▸ **Problem to work on**: Give only the number of lines in these records that include "every".

▸ **Given data**:
= = = =

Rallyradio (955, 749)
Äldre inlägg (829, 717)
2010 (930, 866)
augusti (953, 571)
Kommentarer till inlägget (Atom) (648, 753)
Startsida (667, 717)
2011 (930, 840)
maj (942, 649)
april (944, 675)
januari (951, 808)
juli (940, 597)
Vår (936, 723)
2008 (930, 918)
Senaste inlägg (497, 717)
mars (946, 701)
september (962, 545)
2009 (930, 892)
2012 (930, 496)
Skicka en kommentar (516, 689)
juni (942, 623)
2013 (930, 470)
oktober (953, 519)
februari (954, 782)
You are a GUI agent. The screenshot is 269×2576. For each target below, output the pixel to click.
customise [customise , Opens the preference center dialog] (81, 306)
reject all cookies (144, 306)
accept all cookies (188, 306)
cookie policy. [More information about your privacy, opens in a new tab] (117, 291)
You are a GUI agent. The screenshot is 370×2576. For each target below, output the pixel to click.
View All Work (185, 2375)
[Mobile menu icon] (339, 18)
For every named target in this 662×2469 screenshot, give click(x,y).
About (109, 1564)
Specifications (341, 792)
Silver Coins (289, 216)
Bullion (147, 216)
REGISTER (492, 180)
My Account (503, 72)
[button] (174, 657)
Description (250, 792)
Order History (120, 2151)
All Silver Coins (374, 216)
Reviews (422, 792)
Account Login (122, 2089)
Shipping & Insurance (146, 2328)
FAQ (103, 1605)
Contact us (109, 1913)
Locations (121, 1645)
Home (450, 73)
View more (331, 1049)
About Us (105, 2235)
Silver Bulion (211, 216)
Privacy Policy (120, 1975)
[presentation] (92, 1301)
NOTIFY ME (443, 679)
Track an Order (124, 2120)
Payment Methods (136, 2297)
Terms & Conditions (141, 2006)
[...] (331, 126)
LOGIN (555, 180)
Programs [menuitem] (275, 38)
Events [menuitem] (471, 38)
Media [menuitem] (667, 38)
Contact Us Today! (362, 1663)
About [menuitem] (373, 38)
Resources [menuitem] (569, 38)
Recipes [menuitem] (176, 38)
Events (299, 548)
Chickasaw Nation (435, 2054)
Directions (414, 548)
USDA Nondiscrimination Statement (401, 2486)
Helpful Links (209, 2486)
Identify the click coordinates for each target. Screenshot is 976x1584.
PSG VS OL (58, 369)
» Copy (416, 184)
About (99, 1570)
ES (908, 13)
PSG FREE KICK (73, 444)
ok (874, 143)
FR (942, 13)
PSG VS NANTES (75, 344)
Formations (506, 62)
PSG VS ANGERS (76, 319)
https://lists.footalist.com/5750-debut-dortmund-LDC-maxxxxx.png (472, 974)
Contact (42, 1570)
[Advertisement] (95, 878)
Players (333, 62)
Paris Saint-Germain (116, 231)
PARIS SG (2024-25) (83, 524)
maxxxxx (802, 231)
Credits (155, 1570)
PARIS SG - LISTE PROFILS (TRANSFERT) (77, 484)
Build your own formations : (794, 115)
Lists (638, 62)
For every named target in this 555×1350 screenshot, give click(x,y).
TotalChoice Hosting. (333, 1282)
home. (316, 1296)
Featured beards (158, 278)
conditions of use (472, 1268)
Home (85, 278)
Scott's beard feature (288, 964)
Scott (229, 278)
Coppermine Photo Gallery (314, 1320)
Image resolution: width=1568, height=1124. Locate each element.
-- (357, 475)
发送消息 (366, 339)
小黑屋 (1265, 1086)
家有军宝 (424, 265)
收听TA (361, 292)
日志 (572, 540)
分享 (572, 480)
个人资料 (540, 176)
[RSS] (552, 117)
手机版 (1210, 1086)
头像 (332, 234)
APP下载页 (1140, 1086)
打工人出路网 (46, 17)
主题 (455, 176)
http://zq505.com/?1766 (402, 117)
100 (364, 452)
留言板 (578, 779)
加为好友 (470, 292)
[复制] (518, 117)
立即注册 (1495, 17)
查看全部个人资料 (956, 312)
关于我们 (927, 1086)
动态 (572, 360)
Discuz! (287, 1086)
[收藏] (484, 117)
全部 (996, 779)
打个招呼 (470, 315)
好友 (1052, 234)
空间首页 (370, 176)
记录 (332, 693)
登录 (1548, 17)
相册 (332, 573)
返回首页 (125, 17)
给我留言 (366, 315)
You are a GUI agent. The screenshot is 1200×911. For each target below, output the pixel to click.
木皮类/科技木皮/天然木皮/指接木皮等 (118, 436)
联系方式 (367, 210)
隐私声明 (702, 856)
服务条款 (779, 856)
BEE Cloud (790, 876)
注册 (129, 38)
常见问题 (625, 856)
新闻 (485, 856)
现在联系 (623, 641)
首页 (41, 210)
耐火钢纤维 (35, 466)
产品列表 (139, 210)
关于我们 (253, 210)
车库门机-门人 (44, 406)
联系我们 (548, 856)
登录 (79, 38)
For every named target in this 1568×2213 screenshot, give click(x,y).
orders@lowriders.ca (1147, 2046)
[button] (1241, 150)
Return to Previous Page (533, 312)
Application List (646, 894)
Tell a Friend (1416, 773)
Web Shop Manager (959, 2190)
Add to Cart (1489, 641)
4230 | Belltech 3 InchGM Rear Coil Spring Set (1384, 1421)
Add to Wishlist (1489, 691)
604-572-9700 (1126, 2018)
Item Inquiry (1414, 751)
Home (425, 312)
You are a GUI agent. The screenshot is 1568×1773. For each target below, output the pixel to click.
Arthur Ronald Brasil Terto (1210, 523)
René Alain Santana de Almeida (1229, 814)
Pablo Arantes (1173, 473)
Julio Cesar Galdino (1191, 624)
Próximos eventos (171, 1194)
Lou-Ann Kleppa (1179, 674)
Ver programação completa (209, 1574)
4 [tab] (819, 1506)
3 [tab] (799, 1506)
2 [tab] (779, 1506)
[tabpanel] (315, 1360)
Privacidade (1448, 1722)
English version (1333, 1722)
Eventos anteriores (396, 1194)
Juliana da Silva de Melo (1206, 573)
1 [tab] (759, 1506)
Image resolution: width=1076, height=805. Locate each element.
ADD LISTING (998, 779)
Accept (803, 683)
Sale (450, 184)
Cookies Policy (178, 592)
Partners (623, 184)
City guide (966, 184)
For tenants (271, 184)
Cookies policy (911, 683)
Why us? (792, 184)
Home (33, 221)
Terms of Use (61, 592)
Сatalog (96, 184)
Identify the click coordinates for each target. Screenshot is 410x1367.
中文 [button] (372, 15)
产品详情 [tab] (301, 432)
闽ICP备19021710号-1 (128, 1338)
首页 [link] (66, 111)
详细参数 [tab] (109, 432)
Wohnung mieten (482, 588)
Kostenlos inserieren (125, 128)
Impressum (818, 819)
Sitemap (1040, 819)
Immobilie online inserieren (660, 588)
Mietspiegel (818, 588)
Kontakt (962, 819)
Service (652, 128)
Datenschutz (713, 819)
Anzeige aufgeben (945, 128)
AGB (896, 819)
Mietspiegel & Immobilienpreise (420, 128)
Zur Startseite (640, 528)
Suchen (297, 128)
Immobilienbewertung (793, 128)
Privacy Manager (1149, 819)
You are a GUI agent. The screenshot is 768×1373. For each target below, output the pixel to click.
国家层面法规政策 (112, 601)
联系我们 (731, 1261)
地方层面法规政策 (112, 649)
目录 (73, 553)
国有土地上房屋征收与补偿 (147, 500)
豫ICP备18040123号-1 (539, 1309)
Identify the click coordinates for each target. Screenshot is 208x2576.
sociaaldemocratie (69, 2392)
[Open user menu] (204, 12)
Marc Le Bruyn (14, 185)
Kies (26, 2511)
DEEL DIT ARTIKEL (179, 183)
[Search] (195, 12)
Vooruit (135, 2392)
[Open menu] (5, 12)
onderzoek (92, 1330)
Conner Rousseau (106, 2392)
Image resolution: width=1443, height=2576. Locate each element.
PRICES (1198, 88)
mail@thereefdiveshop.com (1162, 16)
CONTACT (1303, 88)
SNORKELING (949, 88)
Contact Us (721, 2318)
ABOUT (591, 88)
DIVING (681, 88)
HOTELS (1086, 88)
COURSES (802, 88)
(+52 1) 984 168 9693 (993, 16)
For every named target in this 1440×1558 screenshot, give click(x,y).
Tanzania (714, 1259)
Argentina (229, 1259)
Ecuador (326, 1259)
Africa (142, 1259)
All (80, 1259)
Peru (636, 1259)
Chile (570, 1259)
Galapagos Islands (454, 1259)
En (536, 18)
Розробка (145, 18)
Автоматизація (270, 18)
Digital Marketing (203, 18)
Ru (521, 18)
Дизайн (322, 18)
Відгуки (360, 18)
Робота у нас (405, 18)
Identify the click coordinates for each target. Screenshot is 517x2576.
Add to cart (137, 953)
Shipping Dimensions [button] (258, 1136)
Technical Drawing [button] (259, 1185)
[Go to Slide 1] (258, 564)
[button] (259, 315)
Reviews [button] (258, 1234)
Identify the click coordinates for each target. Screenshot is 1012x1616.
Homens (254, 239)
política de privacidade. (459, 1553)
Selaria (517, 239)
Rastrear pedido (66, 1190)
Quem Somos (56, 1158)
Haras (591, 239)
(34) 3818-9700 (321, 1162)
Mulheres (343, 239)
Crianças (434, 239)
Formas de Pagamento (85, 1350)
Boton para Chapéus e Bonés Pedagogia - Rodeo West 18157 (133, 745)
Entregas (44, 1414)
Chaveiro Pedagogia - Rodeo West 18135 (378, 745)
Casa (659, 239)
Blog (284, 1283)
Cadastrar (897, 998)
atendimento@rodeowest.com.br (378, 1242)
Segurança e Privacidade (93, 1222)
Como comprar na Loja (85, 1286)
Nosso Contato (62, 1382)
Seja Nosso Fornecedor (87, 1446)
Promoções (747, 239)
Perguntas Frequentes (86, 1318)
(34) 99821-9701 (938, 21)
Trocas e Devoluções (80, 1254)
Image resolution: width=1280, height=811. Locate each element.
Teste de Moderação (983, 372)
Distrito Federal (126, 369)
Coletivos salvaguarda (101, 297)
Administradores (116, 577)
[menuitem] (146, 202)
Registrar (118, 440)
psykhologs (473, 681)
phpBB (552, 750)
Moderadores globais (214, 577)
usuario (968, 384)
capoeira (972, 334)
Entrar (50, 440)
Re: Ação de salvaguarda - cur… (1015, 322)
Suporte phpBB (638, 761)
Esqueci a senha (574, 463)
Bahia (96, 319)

= = = =

▸ **Response to this exercise**: 4